Pleasure is nature's antidote to pain. If we live in a world where people are suffering -- from emotional pain, physical pain, illnesses, isolation, poverty, oppression, -- to the point where they don't even dare to FEEL anymore, then perhaps we have veered too far from the pleasure principle. Studies have shown that pleasure and violence have an inverse relationship. This means that societies that are more sexually permissive -- that incorporate pleasure as part of their everyday lives -- have considerably less violence. By contrast, the cultures that are sexually restrictive tend to create more violence. We have only to look at some of the more extremist aspects of certain religions, such as the Taliban, to see this principle in action.

When we deny pleasure, we begin to numb our senses, and become "senseless." With the senses denied, we become insensitive, guilty of senseless acts, and must sensationalize in order to feel anything at all. But when we open ourselves to pleasure, our senses open up as well. Then, we can be sensible, as well as sensual, which is how I "sense-you-all." Doesn't this make more sense?

But is it that simple?
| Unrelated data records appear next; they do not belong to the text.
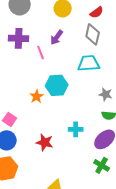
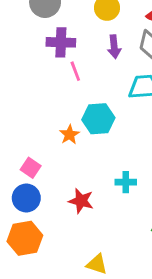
purple arrow: (57, 37) -> (114, 47), moved, turned -42
purple cross: (19, 38) -> (61, 42), moved

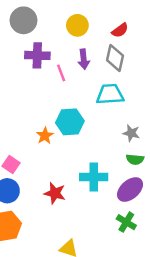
pink line: (75, 71) -> (61, 73), moved
cyan cross: (126, 182) -> (94, 177), size x1.5

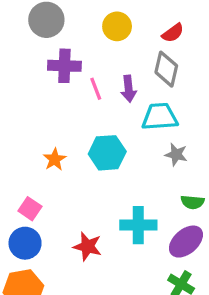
purple arrow: (84, 59) -> (129, 89), moved
gray star: (131, 133) -> (176, 154), moved
orange star: (45, 136) -> (55, 159), moved

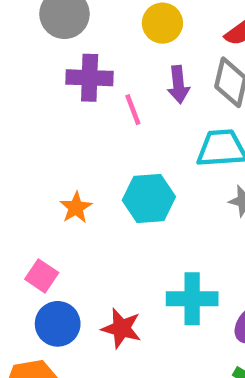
purple arrow: (129, 89) -> (178, 85), moved
blue circle: (25, 243) -> (58, 324), moved

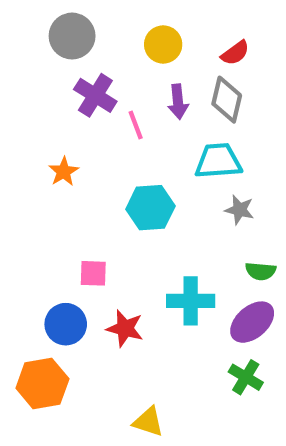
purple cross: (90, 78) -> (95, 95), turned 30
orange star: (76, 208) -> (64, 172), moved
pink square: (42, 276) -> (93, 273), moved, turned -32

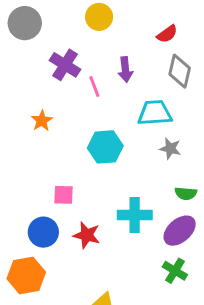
gray circle: (72, 36) -> (25, 23), moved
yellow circle: (163, 44) -> (99, 17), moved
gray diamond: (227, 100) -> (180, 71), moved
What about the perils of pleasure? Isn't pleasure an endless quest that leads down a slippery slope of addiction and disgrace? Or is it perhaps the absence of the natural pleasures of life, such as healing touch, healthy food, a good night's sleep, sexual fulfillment, music, laughter, and beauty that lead us into those false pleasures that never really satisfy, but only create a craving for more. For true pleasure, rooted in the senses is deeply healing and brings contentment -- in the moment, without a need to take in more. To please each other is to make each other happy, to give pleasure. And I don't know about you, but my Mama always taught me to say "please."

What can you do to bring more pleasure into your life? You can begin by reclaiming the simple healing force of touch. Touch has been so tainted by its association with the sexual arena that we're afraid to make genuine contact with each other anymore.
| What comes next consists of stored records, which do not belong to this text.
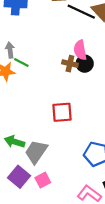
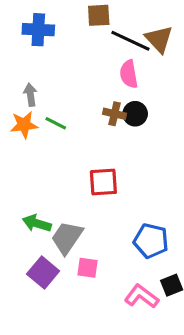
pink semicircle: (80, 50) -> (129, 74), moved
green line: (21, 62) -> (56, 123), moved
pink square: (43, 180) -> (88, 268), moved, turned 35

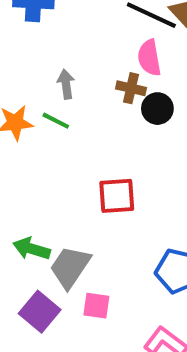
gray arrow: (30, 95) -> (66, 84), moved
brown cross: (115, 114) -> (131, 88), moved

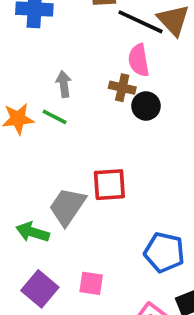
gray trapezoid: (70, 267) -> (67, 207), moved

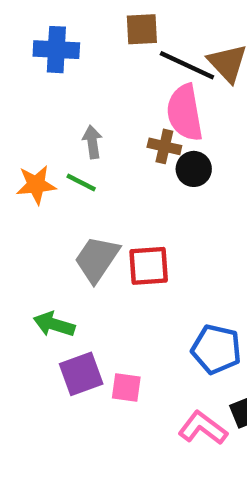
pink semicircle: (139, 60) -> (185, 113), size x1.4
gray trapezoid: (67, 207) -> (97, 259), moved
purple square: (40, 289) -> (81, 374), moved, turned 30

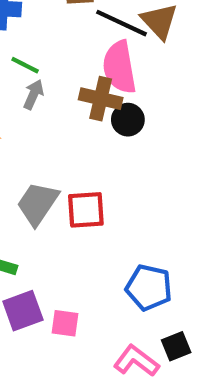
gray arrow: (92, 142) -> (33, 94), turned 32
brown cross: (164, 146) -> (101, 99), size x1.4
green line: (81, 182) -> (25, 65), moved

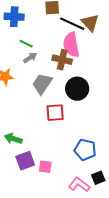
gray arrow: (33, 94) -> (30, 58), turned 32
black circle: (128, 120) -> (77, 89), moved, size x1.5
gray trapezoid: (38, 204) -> (42, 84), moved

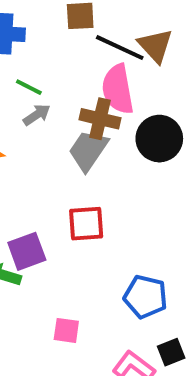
gray trapezoid: (42, 84) -> (88, 150), moved
black circle: (77, 89) -> (159, 139), moved
purple square: (25, 161) -> (27, 251), moved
To touch is to be in touch. To be in touch is to be aware and awake. To touch each other is to begin to break down the barriers that keep people apart, bound by the illusion of separation. It is nature's most basic way of healing.

What would a world be like in which everyone were in touch and glowing with pleasure? What would your energy levels be like if your day was filled with things that delighted your senses and imagination? How would you treat your co-workers, your neighbors, your friends, if life were joyful? /p>

Pleasure is so often found in the simple things -- like spending time with friends, paying attention to the sensual experience of music or environment, so that every moment of your day becomes more pleasurable. Can you bring flowers to place on your desk at work? Can you wear clothes that please you, that feel good on your skin, with colors that nourish you and those who look upon you? Can you help bring pleasure to others, make their life a little easier? How would that make you feel if you lived in a world that was pleasing to the senses? How would you behave?
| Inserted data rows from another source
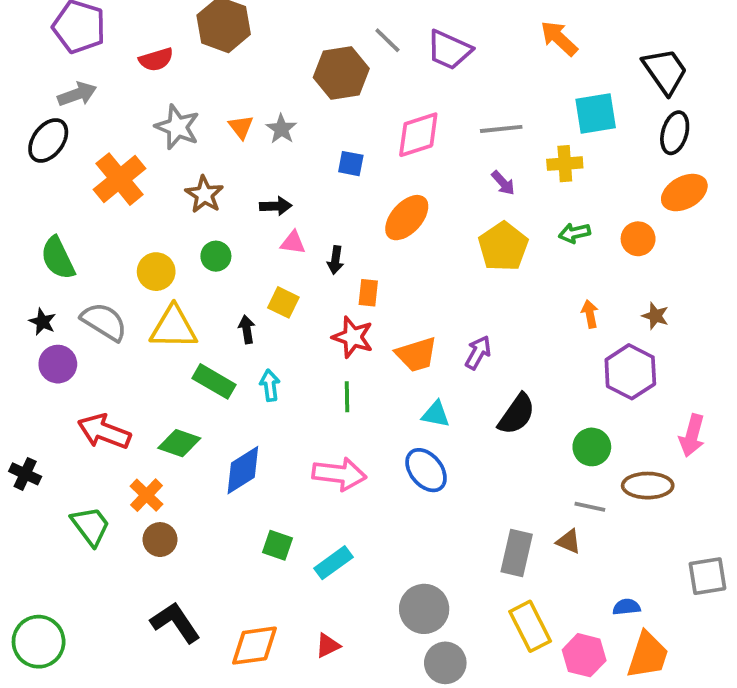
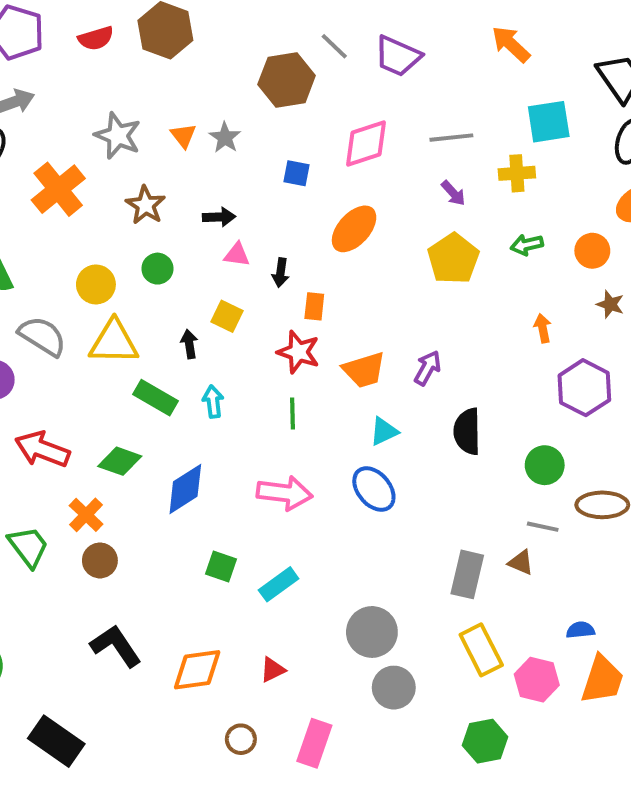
red semicircle: (156, 60) -> (96, 38), moved
brown star: (655, 316) -> (610, 304), moved
cyan triangle: (436, 414) -> (384, 431), turned -36
black semicircle: (517, 414) -> (467, 431), turned 144

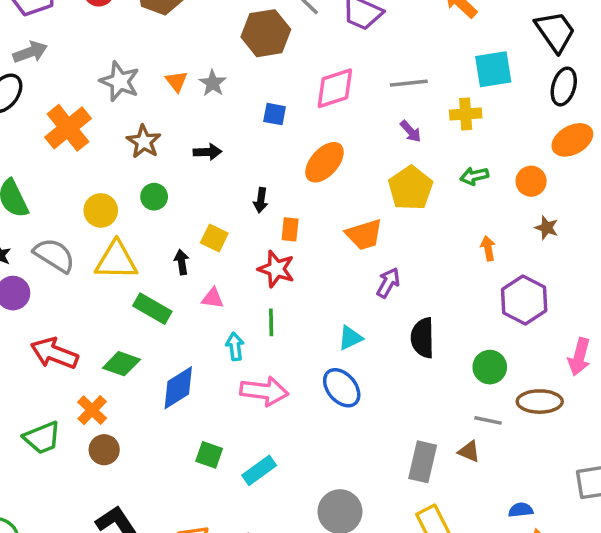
pink triangle: (237, 255) -> (213, 298), moved
orange trapezoid: (364, 370) -> (364, 235), moved
cyan arrow: (213, 402) -> (235, 346), moved
green trapezoid: (28, 547) -> (42, 438), turned 105

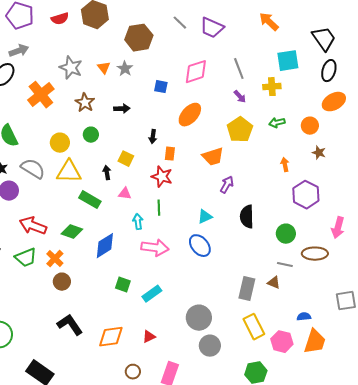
brown hexagon: (266, 33) -> (139, 38), moved
gray line: (409, 83) -> (239, 69), turned 75
green trapezoid: (42, 438) -> (26, 258), moved

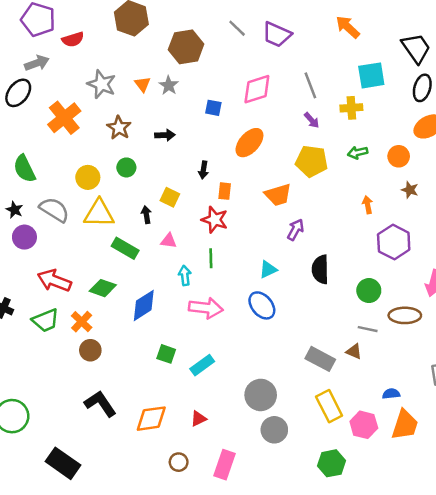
red semicircle: (60, 19) -> (73, 39), moved
yellow pentagon: (240, 130) -> (312, 161), turned -30
gray rectangle: (247, 289) -> (320, 359), turned -75

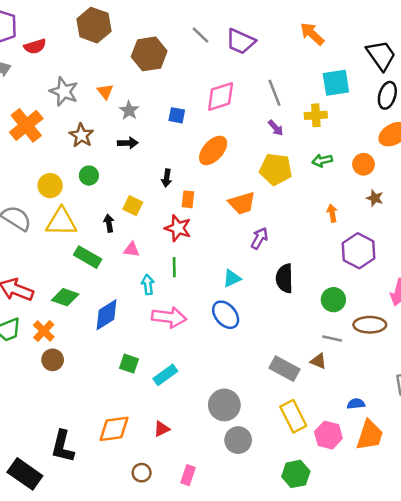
gray star: (169, 85) -> (129, 110), moved
black L-shape: (100, 404) -> (63, 446), moved, turned -132
pink rectangle: (225, 465) -> (188, 475), size x0.7

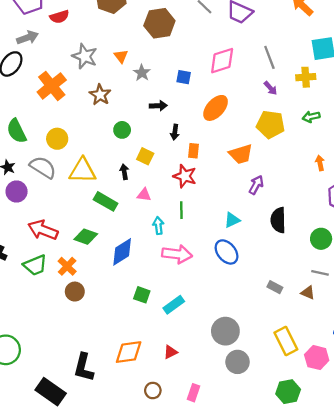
black arrow: (128, 143) -> (158, 106), moved
green circle: (89, 176) -> (122, 130), moved
yellow circle: (50, 186) -> (57, 139), moved
gray rectangle: (285, 369) -> (275, 287), moved, size x0.6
In the chakra system, the second chakra is associated with the element water. Without pleasure, life becomes dry and dull, but when life is pleasurable, it becomes juicy!

At the root of pleasure is the god Eros, the god of erotic attraction, the universal force of feeling and allurement, the force that brings things together. In a world that is falling apart, where people are waging wars and destruction, where celibate priests undermine the sanctity of young children, where rape and pornography abound, would we not do well to mend our ways with Eros, to invite this force into our lives consciously, this force that brings things together again, and honoring this god in a way that is healthy and pleasurable? Again, to deny something natural is to create its more destructive shadow form. To end violence, isolation, and the drudgery of daily life, we can use pleasure as a healing force and embody the second chakra principle: Pleasure pleases. Once we have a foundation of principles that matter and are delighted with the feeling of pleasure, there is a natural emergence of energy and joy. This brings us up to the third chakra, and our third principle:

3. Activism Activates.

As cultural adolescents, we are still living in a time when power is placed in the hands of parental figures: presidents and politicians, corporate bosses, law enforcement, and the military. In other words, we are still living under our parents' rules. We are raised from an early age to submit our wills to our elders, and as children, this is entirely appropriate. As our ancestors formed their first cities, with tens of thousands of people living together for the first time, this principle was necessary. This parental authority has done a powerful job, however awkwardly, of coordinating a budding planetary civilization.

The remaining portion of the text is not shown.